[Work item]: Gather the lines below that include the string "деревянные", copying each in full.
++++ Provided data ++++
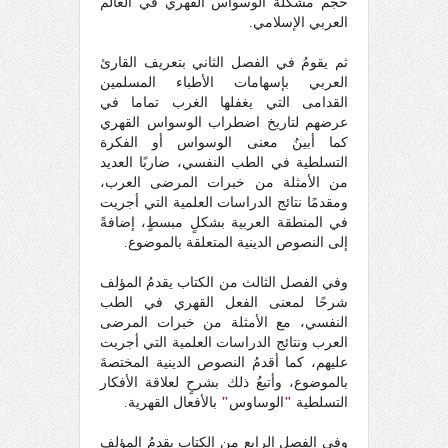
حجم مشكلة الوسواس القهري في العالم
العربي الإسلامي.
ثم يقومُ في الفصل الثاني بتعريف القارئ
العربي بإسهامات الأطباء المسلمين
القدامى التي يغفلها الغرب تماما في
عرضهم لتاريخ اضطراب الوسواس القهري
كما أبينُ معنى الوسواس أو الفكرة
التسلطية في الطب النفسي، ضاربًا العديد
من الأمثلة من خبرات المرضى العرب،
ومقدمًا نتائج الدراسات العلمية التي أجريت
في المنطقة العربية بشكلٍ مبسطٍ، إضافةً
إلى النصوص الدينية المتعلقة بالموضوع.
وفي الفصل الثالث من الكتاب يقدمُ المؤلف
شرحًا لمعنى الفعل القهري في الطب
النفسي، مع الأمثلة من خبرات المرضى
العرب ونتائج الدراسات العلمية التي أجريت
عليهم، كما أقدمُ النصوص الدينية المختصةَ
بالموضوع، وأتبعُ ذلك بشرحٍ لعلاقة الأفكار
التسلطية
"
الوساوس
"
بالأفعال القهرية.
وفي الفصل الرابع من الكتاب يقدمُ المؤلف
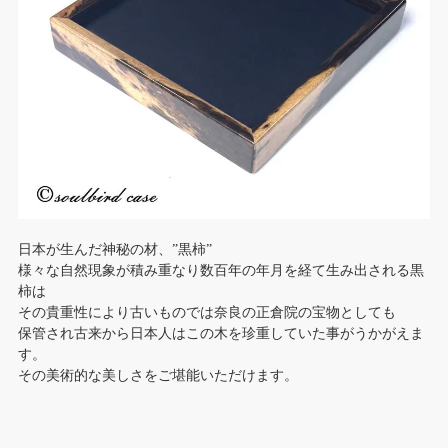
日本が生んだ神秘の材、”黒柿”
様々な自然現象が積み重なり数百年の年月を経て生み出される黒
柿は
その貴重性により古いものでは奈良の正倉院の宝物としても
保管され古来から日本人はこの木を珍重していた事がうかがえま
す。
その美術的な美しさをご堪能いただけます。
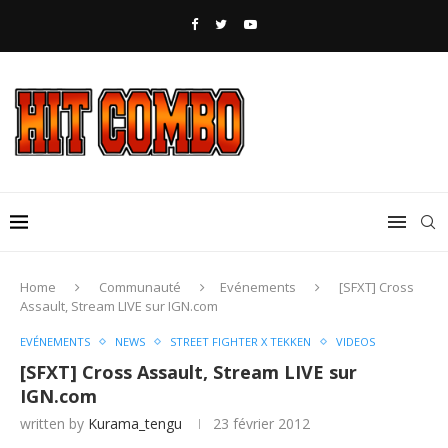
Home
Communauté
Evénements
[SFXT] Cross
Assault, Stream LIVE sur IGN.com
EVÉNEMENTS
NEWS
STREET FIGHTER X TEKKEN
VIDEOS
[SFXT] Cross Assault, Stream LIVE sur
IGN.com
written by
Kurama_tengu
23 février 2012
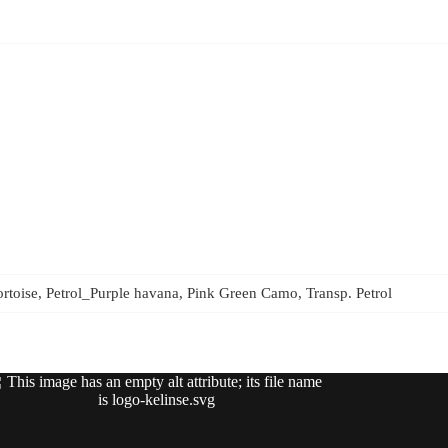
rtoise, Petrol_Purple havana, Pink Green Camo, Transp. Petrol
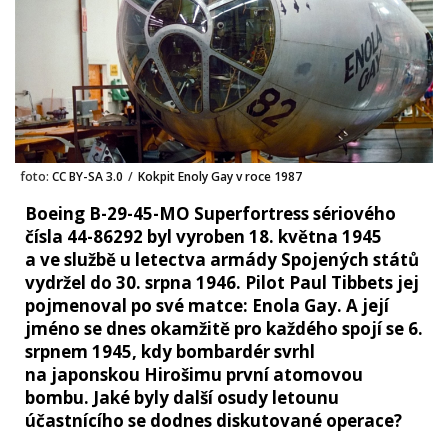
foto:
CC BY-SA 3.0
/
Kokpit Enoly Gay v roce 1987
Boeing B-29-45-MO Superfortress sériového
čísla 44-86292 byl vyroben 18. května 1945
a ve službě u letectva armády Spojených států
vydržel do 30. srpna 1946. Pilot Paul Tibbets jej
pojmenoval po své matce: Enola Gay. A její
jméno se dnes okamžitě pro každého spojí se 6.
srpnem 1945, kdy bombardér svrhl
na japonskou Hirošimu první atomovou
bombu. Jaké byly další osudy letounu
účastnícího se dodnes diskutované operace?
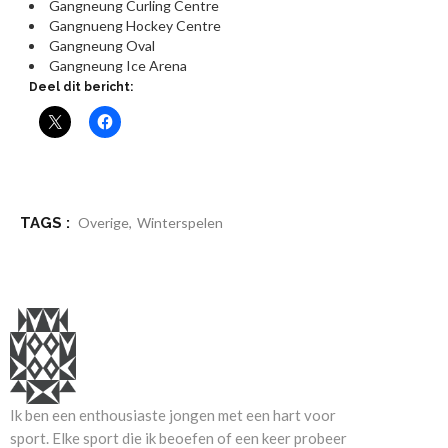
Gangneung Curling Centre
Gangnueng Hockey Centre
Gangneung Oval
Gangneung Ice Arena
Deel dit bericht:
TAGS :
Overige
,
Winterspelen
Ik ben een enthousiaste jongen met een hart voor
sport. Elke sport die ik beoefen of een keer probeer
++++
++++ Provided data ++++
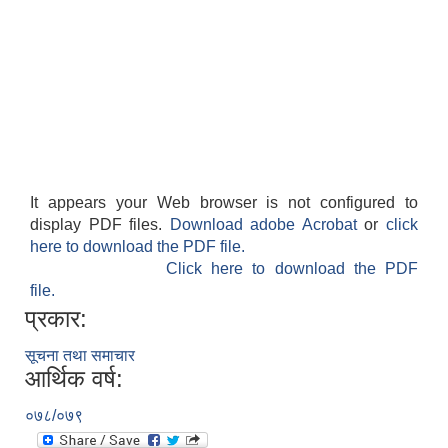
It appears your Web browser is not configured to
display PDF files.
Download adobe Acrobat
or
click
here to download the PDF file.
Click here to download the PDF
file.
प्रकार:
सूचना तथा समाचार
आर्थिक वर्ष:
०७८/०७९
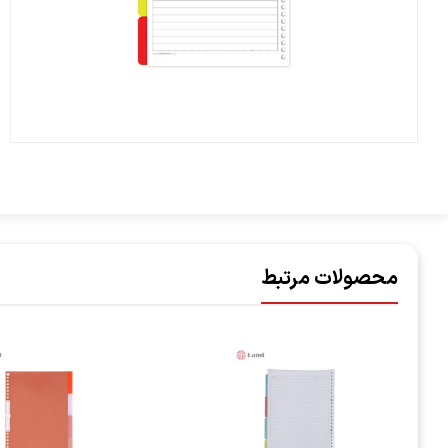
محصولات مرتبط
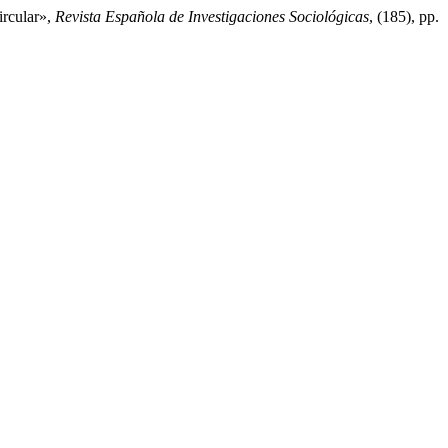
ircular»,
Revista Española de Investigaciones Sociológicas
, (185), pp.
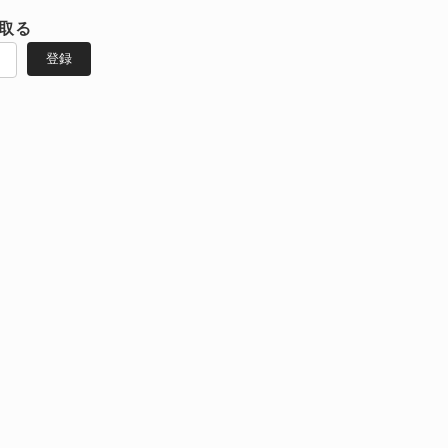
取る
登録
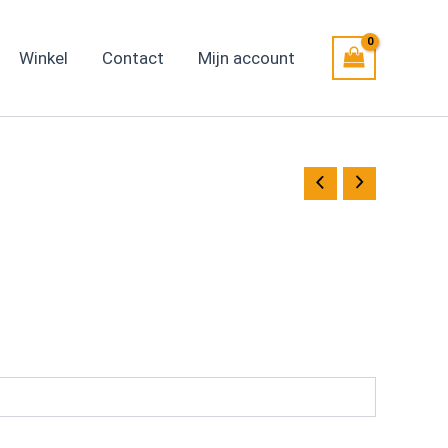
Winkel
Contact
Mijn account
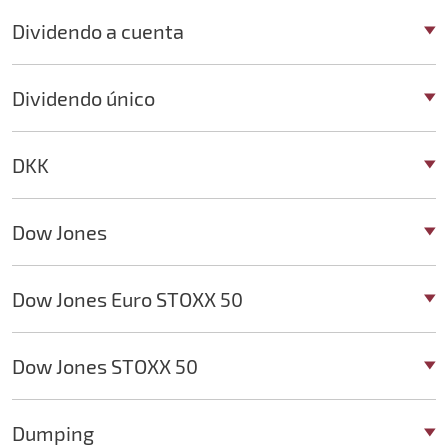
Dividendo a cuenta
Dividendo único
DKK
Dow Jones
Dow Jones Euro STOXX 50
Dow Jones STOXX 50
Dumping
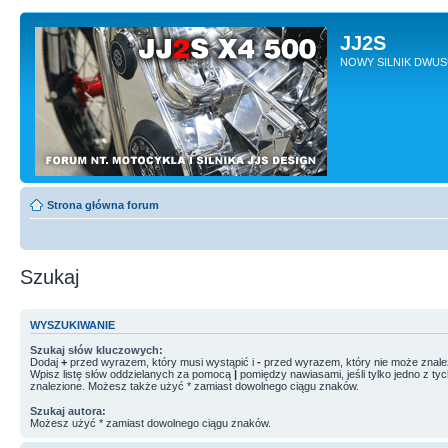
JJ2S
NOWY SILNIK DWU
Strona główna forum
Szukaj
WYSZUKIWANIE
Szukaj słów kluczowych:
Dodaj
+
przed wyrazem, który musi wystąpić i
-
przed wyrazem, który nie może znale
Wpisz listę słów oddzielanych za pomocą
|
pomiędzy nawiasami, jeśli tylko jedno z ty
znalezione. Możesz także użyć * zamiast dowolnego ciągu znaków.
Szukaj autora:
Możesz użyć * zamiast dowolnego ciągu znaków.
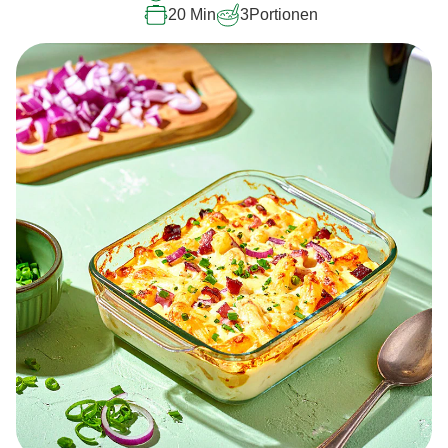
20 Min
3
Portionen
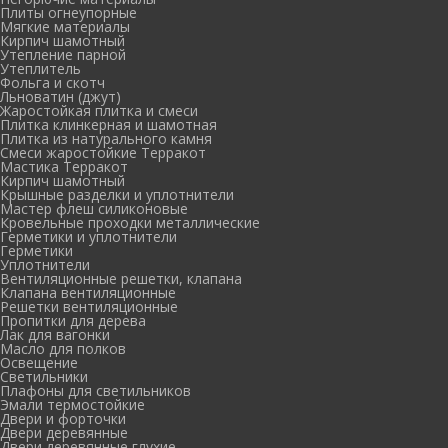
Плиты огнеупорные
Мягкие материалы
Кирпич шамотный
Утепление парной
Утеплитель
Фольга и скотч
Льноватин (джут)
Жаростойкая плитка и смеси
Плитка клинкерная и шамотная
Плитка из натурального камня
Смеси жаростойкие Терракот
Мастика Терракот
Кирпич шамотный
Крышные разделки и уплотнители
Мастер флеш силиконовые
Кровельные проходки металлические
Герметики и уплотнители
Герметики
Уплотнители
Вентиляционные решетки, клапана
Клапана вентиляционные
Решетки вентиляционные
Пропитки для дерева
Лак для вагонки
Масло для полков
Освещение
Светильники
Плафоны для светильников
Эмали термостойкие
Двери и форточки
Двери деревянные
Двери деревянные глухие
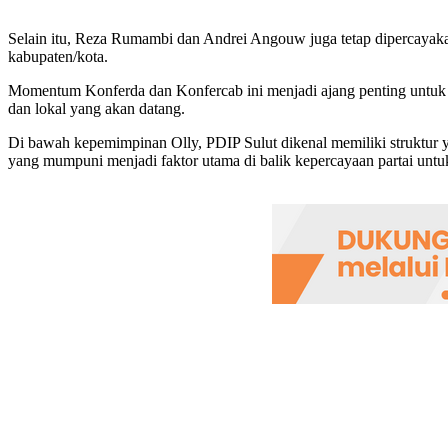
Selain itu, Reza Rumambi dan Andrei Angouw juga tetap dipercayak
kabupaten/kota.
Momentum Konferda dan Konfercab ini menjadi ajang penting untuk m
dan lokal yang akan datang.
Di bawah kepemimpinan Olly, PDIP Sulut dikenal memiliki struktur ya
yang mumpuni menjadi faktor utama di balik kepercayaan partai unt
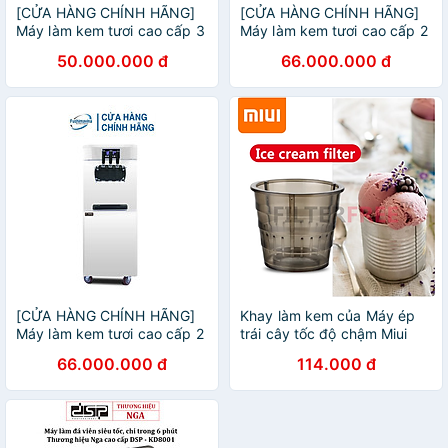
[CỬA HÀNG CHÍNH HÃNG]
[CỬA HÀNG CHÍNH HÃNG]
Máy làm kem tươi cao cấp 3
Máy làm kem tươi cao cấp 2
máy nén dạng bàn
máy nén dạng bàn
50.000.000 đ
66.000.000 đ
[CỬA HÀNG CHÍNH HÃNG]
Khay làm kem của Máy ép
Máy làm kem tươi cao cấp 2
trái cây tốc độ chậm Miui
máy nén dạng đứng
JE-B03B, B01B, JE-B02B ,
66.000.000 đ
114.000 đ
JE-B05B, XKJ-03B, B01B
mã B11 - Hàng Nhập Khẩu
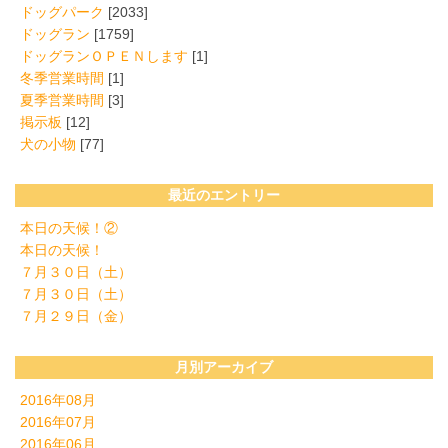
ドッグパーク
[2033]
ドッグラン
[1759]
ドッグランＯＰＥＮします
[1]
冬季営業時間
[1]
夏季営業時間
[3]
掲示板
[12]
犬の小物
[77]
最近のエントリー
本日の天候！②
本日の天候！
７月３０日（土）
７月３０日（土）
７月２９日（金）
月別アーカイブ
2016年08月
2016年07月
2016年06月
++++
[Result for this exercise]:
Двери деревянные
Двери деревянные глухие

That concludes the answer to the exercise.